Thousands of jobs with high wages and benefits have been created and many jobs have been saved as a result of these incentives.
What are some of the proposals to close these so-called “tax loopholes?” Supporters want to eliminate the sales tax exemption on food, increase taxes on medical devices and insulin, extend taxes to church daycare centers, and tax employers on creating jobs in rural counties. These proposals would hurt Washington families at a time when they are struggling most.
If tax incentives are eliminated, jobs will be eliminated. It's that simple. With more than 330,000 people in Washington unemployed, we don't need to put more people out of work. Instead, I believe we need to get Washington working again.
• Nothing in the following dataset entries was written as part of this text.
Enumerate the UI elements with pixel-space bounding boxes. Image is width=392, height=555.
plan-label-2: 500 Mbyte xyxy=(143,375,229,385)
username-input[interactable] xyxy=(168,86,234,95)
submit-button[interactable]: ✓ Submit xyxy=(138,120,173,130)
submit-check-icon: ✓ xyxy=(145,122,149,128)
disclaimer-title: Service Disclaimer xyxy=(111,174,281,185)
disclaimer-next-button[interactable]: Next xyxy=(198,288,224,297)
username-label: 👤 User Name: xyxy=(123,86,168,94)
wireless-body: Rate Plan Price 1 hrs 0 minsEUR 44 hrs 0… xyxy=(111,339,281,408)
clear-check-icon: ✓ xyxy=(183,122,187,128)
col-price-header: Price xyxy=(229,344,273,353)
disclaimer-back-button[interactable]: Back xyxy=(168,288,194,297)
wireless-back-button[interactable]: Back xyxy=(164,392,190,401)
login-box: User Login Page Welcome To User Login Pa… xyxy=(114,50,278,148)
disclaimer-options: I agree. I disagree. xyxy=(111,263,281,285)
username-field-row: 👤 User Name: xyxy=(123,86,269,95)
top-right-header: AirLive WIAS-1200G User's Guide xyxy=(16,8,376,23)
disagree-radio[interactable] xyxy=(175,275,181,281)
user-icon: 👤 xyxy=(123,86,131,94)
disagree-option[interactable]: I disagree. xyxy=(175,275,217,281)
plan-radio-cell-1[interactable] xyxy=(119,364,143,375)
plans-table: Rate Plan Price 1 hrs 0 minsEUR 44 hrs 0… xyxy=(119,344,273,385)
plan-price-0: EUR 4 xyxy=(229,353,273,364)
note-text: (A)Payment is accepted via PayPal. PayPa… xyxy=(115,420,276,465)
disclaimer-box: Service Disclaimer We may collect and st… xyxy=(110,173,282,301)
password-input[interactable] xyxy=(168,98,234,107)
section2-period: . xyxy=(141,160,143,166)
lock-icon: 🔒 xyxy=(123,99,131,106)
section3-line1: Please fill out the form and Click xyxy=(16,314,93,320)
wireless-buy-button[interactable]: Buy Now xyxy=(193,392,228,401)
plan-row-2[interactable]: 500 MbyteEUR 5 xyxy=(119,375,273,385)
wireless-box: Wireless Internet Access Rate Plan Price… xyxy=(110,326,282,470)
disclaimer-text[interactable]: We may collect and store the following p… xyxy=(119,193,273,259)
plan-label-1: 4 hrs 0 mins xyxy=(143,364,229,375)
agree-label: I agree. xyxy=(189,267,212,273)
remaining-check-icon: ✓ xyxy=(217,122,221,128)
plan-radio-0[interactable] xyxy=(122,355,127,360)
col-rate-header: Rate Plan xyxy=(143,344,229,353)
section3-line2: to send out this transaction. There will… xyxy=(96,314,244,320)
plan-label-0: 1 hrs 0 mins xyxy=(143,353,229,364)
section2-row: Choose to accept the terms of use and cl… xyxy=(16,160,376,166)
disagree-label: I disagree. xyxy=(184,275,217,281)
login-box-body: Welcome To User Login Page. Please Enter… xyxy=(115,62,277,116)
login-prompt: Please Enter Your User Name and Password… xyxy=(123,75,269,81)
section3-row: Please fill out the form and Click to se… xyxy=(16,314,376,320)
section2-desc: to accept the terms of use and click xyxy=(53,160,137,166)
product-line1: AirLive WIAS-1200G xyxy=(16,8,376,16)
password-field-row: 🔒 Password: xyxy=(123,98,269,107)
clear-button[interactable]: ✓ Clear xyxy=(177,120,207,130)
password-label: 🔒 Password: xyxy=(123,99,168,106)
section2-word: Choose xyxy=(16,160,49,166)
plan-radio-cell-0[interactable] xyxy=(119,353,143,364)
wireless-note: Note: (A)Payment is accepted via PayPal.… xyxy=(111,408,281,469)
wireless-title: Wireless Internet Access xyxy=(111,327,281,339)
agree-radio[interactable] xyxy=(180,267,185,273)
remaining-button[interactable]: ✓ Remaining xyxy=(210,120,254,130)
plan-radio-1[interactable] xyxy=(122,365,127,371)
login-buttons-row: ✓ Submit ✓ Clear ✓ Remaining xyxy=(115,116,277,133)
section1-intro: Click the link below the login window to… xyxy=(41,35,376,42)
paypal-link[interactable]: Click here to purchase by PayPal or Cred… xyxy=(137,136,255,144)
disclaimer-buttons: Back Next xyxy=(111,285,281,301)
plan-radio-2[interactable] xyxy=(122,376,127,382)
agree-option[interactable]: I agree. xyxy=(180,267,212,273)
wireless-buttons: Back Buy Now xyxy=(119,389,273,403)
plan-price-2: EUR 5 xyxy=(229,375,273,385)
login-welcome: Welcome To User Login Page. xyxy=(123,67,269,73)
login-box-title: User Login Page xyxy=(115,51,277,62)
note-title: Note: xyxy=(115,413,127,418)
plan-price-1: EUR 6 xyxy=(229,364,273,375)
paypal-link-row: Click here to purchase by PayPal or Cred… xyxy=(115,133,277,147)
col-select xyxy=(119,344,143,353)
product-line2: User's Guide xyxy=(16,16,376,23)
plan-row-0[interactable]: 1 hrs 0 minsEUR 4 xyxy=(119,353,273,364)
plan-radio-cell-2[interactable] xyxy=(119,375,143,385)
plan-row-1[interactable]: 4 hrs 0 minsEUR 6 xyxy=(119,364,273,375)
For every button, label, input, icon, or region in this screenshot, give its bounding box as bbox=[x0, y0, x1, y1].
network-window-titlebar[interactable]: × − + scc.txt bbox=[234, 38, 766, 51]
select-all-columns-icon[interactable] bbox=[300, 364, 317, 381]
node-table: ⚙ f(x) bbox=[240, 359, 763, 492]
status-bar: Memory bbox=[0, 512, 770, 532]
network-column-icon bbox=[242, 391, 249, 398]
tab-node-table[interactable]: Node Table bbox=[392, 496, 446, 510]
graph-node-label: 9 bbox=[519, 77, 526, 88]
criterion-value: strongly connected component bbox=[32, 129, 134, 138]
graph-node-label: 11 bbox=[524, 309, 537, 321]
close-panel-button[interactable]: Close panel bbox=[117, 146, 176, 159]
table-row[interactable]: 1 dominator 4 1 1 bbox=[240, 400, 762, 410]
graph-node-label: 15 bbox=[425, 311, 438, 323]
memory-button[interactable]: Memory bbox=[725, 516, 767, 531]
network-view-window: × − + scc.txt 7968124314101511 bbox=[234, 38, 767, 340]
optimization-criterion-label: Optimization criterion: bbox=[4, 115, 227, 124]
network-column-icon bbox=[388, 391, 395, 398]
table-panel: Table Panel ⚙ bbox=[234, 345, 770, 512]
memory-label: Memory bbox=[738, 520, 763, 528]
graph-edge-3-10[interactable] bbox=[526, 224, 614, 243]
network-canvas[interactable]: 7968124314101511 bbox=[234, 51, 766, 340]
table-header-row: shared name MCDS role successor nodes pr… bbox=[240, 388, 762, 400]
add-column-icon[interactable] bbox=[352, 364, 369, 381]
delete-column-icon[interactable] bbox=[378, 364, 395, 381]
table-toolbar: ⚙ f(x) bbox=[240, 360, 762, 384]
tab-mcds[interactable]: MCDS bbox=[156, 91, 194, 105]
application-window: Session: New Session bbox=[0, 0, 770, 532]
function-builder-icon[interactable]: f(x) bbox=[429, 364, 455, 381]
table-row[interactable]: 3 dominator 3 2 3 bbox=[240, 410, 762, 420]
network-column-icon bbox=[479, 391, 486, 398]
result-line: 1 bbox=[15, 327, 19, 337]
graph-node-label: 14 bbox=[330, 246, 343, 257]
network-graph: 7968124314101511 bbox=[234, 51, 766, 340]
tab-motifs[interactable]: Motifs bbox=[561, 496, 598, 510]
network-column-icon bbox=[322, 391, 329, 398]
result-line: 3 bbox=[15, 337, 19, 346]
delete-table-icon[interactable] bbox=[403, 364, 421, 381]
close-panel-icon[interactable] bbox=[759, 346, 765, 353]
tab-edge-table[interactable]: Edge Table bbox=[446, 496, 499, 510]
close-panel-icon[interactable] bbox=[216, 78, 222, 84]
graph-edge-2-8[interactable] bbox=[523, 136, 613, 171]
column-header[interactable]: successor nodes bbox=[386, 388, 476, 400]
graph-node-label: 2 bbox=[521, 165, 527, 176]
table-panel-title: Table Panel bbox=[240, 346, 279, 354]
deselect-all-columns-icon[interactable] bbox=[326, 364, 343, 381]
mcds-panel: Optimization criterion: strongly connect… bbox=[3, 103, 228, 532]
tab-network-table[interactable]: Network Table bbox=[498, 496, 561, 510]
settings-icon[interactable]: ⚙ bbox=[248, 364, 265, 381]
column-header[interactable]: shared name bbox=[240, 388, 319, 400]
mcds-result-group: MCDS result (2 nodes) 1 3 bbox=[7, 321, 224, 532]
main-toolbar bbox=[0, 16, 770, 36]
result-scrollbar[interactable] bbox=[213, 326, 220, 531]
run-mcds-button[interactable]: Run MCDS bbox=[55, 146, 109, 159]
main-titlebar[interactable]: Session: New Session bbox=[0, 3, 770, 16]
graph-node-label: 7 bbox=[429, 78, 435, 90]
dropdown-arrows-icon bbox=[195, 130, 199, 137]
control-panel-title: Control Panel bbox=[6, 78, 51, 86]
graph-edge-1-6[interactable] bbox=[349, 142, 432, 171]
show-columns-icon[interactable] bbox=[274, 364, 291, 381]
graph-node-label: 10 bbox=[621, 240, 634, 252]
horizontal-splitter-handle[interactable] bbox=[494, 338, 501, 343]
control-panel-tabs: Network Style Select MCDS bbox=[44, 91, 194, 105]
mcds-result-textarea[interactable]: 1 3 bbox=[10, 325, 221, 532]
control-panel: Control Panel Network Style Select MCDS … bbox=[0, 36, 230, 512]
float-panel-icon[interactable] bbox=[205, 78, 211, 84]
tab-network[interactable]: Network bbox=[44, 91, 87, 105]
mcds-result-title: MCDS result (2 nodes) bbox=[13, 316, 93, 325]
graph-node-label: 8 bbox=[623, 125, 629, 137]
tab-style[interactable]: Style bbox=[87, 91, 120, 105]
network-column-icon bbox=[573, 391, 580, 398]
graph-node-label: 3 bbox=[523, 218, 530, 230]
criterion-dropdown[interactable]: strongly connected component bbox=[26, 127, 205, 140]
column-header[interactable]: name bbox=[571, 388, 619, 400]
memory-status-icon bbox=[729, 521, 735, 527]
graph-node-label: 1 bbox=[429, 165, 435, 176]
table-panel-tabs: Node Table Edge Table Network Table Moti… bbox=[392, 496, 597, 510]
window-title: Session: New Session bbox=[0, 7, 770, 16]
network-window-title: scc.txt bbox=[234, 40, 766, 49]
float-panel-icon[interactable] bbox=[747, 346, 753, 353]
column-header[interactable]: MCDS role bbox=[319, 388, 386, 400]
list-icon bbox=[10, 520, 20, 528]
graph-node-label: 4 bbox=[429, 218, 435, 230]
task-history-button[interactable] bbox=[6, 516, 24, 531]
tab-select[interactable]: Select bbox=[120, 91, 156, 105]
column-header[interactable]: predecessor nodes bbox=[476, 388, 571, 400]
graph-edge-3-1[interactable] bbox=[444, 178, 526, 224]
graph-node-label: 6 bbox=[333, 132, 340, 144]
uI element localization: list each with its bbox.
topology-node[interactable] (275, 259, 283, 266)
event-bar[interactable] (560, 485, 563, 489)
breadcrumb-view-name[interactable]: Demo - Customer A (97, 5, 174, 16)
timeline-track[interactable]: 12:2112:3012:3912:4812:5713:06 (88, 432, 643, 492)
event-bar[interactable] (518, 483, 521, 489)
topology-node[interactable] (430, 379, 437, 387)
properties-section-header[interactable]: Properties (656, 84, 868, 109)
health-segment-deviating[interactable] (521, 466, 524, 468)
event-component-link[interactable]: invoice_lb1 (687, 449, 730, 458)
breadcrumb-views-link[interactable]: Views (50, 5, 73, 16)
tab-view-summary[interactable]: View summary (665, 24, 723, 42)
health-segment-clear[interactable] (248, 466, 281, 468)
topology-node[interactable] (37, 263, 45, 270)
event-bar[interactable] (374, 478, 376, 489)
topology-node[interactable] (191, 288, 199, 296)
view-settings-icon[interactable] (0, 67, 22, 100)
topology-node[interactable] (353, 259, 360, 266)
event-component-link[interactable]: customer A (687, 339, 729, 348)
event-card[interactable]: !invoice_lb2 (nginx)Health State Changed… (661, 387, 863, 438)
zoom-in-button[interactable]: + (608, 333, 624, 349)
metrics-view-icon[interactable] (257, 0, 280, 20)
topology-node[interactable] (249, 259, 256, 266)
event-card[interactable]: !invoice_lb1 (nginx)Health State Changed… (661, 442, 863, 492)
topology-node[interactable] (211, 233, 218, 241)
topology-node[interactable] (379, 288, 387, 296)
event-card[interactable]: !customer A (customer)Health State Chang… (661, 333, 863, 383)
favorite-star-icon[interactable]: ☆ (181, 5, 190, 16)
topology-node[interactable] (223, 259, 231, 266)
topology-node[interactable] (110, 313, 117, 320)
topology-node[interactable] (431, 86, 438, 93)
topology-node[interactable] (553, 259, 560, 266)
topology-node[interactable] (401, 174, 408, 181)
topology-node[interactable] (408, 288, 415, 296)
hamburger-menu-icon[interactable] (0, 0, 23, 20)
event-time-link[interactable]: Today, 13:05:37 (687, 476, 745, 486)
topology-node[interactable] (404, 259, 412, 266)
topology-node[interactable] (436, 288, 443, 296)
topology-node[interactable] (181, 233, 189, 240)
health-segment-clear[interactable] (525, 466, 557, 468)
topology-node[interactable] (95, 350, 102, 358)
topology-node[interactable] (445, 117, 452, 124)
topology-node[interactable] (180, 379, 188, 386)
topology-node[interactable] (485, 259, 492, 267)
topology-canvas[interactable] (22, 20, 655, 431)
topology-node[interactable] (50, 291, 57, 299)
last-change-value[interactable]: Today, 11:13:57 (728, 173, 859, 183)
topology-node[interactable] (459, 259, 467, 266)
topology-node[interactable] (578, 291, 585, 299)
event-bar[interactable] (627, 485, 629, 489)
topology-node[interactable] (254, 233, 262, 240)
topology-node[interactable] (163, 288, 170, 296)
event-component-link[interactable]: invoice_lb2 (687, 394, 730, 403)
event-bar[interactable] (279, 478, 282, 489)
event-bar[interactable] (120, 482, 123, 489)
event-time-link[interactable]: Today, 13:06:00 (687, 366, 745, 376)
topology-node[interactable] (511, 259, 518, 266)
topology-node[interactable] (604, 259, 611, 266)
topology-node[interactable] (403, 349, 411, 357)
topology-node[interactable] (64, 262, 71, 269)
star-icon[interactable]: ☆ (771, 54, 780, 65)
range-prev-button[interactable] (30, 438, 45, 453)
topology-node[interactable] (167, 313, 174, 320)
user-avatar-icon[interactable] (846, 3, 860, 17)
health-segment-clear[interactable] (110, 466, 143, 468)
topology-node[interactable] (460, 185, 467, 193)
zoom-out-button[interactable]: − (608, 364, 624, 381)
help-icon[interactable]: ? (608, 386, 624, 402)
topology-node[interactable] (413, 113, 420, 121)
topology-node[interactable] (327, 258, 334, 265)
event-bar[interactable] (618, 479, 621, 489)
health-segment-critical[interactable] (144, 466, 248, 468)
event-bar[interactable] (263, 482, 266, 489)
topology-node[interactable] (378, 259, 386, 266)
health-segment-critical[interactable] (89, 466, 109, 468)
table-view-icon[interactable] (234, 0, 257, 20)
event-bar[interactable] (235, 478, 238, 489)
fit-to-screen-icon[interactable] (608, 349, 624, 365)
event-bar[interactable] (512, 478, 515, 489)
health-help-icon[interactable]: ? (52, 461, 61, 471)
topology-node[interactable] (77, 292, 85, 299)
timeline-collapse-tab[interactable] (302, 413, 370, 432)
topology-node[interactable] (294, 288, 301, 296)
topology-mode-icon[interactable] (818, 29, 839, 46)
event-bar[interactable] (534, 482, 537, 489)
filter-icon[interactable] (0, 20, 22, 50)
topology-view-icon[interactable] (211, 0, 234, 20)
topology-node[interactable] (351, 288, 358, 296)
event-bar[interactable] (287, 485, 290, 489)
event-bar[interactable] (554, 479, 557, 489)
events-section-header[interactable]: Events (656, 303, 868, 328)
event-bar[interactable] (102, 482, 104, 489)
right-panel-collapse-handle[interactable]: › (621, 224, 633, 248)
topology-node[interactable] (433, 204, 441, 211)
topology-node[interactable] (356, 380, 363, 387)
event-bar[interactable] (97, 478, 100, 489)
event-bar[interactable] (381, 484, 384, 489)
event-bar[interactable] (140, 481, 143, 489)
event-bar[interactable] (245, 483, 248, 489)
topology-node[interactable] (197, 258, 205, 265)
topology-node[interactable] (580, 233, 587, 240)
I wrote an op-ed on this issue for Th
e Columbian. It appeared one week later in the Daily News. If you'd like to read the article, click here.
This week, I hosted a legislative page from the 18th District. Natalie Schiermeister is from Battle Ground. She is a 10th grade student at River Homelink. If you or someone you know would like more information on how to become a legislative page for next year, click here.
Thank you, Natalie, for your work this week. It was a pleasure hosting you. You represented your family and your community well, and I know you'll take this experience with you in your future education and career endeavors.
Now that the Senate has also released its budget proposal, the budget negotiations can begin in earnest. We still have about 10 days left in the 105-day regular session. But because there are significant differences between the two proposals, there is already talk of the session going into overtime. This would be a mistake. Budget writers are not operating in a vacuum. They've known the generalities of the major issues for some time. I've said it before and I'll say it again: if the state doesn't have money for some of the programs that are being cut due to the budget shortfall, we certainly don't have the money to pay legislators to stay in Olympia longer. The estimated $20,000 per day cost of a special session would be a failure in leadership and a slap in the face to Washington taxpayers.
I'll continue to keep you updated on the budget proposals and other matters of interest over the next few weeks. Hopefully, budget writers can agree on a sustainable and transparent budget so we can all go home on time.